- [WHAT THE TASK ASKS] Down to the last line, repeat the entries exactly and drop any image.

- [RECORDED INFORMATION]
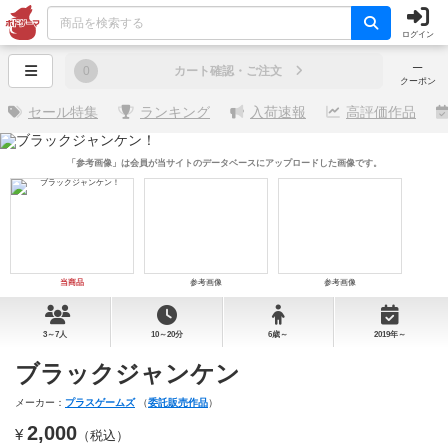
ログイン
─
0
カート確認・ご注文
クーポン
セール特集
ランキング
入荷速報
高評価作品
「参考画像」は会員が当サイトのデータベースにアップロードした画像です。
当商品
参考画像
参考画像
3～7人
10～20分
6歳～
2019年～
ブラックジャンケン
メーカー：
プラスゲームズ
（
委託販売作品
）
2,000
¥
（税込）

- [RESULT FOR THIS EXERCISE]
ログイン
─
0
カート確認・ご注文
クーポン
セール特集
ランキング
入荷速報
高評価作品
「参考画像」は会員が当サイトのデータベースにアップロードした画像です。
当商品
参考画像
参考画像
3～7人
10～20分
6歳～
2019年～
ブラックジャンケン
メーカー：
プラスゲームズ
（
委託販売作品
）
2,000
¥
（税込）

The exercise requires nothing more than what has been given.